◆ **WORK INSTRUCTIONS**
Every line from the one with "Return results in <instances>...</instances>. Show" through the final line of the entries below should be returned exactly; leave out all other lines.
-=-=-
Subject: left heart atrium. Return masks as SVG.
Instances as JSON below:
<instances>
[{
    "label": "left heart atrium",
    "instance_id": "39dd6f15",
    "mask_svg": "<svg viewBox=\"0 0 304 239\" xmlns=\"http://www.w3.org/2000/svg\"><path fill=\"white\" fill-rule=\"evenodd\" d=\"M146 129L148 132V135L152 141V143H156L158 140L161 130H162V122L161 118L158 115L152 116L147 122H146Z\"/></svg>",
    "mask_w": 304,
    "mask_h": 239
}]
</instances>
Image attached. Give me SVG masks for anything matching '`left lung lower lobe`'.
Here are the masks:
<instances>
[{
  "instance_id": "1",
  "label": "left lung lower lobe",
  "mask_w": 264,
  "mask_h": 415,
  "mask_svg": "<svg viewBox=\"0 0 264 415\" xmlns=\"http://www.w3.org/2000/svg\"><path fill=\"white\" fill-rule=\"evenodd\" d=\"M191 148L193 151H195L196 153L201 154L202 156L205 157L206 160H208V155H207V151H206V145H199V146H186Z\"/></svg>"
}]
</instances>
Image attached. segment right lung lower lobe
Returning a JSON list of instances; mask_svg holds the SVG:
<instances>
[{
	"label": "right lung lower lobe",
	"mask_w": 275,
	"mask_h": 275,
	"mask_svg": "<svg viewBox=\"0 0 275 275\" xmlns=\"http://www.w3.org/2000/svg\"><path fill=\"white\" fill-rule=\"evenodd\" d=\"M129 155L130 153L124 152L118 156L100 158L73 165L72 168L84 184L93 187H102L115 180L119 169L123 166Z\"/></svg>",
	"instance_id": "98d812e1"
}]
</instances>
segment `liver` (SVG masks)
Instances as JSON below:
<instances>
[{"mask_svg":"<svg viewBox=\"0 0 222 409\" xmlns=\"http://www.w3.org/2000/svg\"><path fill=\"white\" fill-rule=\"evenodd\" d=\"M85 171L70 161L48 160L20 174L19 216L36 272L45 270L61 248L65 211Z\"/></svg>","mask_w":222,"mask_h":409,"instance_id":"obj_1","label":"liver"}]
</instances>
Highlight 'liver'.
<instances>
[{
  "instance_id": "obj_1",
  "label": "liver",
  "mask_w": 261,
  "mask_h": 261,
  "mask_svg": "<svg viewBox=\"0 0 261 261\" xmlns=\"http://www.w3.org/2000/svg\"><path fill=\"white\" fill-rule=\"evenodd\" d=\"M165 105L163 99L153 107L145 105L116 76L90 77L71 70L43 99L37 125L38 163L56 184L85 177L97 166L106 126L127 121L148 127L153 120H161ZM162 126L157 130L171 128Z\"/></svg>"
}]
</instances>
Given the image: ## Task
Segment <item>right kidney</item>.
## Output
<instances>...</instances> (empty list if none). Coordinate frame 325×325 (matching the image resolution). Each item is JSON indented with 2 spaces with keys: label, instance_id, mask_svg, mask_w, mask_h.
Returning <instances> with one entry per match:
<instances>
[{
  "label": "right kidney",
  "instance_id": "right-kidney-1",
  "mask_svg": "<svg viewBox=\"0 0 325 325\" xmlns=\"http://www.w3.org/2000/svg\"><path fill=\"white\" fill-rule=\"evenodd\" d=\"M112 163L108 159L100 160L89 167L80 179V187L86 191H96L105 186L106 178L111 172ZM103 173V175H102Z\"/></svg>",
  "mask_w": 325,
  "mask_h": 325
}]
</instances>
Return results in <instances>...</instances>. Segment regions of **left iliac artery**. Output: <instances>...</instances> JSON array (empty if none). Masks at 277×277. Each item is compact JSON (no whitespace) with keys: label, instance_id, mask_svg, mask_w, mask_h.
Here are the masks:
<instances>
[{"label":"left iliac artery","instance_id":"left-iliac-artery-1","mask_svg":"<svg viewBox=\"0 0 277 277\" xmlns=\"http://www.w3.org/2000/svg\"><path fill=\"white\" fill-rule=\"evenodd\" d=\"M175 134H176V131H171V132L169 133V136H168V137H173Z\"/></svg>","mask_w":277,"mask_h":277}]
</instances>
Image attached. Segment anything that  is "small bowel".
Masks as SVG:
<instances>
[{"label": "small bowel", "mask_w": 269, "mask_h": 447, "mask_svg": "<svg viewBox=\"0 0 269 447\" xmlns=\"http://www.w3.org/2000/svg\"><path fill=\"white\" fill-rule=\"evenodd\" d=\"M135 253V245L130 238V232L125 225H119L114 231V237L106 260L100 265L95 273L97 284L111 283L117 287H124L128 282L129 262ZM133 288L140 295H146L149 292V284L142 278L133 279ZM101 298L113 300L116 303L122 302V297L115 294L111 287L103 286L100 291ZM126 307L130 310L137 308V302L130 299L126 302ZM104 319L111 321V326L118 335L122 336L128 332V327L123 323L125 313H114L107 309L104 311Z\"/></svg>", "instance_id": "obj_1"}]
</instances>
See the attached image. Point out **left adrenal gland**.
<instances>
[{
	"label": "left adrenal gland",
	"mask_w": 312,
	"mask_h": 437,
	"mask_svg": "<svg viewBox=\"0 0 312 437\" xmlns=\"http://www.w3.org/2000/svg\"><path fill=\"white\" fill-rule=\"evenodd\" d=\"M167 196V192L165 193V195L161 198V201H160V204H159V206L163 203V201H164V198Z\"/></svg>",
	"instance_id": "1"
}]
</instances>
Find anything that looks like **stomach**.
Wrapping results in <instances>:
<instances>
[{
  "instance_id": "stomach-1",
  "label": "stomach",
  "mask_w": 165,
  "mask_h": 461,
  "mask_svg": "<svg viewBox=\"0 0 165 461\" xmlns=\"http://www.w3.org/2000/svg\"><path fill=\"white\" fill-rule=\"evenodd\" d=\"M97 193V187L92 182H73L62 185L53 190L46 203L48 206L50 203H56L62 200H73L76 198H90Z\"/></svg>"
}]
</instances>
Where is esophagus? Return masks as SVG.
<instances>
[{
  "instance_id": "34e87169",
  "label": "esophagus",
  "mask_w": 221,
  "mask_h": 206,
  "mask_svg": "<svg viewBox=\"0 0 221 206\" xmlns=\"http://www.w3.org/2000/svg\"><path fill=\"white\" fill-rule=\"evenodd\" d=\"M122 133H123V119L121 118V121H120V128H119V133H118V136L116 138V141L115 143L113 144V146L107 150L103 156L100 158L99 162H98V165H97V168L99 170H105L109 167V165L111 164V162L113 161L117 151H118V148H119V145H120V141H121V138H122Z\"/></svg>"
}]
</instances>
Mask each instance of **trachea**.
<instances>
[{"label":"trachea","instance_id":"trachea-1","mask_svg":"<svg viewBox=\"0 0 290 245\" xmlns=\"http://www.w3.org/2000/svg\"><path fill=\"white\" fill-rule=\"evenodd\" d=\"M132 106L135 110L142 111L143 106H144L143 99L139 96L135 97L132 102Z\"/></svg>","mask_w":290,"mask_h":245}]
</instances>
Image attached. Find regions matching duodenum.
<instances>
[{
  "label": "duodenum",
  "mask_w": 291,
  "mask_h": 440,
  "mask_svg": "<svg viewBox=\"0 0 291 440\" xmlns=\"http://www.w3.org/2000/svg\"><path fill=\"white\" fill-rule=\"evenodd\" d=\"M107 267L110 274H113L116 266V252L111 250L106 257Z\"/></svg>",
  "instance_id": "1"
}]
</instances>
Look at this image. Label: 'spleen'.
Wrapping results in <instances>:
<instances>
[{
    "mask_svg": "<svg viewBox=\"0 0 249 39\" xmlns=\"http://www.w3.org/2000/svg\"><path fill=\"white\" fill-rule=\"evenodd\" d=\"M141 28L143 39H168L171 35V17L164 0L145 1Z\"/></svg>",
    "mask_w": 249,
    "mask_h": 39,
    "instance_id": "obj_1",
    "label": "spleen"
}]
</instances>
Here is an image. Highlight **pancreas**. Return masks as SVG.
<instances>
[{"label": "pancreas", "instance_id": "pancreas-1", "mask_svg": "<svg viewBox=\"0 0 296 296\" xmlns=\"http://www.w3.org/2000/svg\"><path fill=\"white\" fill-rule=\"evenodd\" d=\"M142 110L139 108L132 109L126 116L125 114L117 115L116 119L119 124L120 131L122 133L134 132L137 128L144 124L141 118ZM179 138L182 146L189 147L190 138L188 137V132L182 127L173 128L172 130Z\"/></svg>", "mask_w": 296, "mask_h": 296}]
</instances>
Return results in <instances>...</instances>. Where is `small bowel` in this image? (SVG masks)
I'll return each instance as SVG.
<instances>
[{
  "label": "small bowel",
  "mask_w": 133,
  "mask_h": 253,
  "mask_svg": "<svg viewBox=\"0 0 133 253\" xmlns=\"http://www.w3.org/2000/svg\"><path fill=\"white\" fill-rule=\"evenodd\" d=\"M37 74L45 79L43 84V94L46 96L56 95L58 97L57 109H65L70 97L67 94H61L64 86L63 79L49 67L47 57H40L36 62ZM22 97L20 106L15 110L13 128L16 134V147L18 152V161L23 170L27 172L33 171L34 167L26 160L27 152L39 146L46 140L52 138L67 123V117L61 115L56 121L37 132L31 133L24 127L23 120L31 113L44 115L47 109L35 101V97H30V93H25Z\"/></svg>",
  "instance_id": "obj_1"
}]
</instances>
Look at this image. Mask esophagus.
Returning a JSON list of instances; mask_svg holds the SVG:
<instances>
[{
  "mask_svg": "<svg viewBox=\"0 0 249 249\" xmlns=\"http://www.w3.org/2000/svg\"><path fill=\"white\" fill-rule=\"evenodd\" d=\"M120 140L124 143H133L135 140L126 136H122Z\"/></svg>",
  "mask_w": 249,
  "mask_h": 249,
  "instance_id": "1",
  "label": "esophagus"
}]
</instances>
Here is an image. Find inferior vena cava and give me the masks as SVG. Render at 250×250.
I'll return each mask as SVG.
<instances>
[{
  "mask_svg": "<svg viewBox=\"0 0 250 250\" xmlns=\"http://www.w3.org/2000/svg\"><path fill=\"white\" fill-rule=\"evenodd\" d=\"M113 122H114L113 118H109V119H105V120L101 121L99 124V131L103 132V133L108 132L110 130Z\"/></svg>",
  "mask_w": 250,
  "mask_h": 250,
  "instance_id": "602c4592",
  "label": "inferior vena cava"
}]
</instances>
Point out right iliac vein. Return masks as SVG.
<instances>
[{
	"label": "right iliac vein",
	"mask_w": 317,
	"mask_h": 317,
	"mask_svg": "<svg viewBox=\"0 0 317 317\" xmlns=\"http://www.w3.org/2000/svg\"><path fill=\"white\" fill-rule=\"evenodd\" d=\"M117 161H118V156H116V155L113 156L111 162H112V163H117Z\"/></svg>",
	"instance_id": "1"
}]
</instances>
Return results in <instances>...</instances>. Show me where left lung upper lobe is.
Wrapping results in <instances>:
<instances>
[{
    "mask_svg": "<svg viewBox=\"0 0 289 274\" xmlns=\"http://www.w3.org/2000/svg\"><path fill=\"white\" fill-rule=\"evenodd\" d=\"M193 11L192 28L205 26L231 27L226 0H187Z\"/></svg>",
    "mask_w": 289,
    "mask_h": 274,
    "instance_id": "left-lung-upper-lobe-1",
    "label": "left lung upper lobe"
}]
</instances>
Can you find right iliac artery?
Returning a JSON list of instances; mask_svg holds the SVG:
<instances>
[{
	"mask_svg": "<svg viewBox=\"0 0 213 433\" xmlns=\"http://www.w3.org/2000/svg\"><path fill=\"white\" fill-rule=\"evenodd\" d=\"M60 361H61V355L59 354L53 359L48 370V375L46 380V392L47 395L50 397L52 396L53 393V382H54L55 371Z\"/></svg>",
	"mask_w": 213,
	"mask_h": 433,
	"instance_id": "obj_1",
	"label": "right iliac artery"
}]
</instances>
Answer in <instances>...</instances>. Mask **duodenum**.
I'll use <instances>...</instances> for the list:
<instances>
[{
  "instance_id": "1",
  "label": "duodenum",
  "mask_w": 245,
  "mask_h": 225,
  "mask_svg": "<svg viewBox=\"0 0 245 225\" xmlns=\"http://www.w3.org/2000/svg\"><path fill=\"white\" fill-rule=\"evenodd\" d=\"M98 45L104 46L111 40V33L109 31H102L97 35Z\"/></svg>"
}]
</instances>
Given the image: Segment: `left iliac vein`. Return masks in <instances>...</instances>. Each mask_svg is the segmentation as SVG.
-=-=-
◆ **WRITTEN REPLY**
Return results in <instances>...</instances>. Show me where left lung upper lobe is.
Wrapping results in <instances>:
<instances>
[{
    "mask_svg": "<svg viewBox=\"0 0 289 274\" xmlns=\"http://www.w3.org/2000/svg\"><path fill=\"white\" fill-rule=\"evenodd\" d=\"M193 11L192 28L205 26L231 27L226 0H187Z\"/></svg>",
    "mask_w": 289,
    "mask_h": 274,
    "instance_id": "left-lung-upper-lobe-1",
    "label": "left lung upper lobe"
}]
</instances>
Can you find right iliac artery?
Returning a JSON list of instances; mask_svg holds the SVG:
<instances>
[{
	"mask_svg": "<svg viewBox=\"0 0 213 433\" xmlns=\"http://www.w3.org/2000/svg\"><path fill=\"white\" fill-rule=\"evenodd\" d=\"M60 361H61V355L59 354L53 359L48 370V375L46 380V392L47 395L50 397L52 396L53 393V382H54L55 371Z\"/></svg>",
	"mask_w": 213,
	"mask_h": 433,
	"instance_id": "obj_1",
	"label": "right iliac artery"
}]
</instances>
Answer in <instances>...</instances>. Mask **duodenum**.
I'll use <instances>...</instances> for the list:
<instances>
[{
  "instance_id": "1",
  "label": "duodenum",
  "mask_w": 245,
  "mask_h": 225,
  "mask_svg": "<svg viewBox=\"0 0 245 225\" xmlns=\"http://www.w3.org/2000/svg\"><path fill=\"white\" fill-rule=\"evenodd\" d=\"M98 45L104 46L111 40V33L109 31H102L97 35Z\"/></svg>"
}]
</instances>
Given the image: Segment: `left iliac vein`. Return masks in <instances>...</instances>. Each mask_svg is the segmentation as SVG.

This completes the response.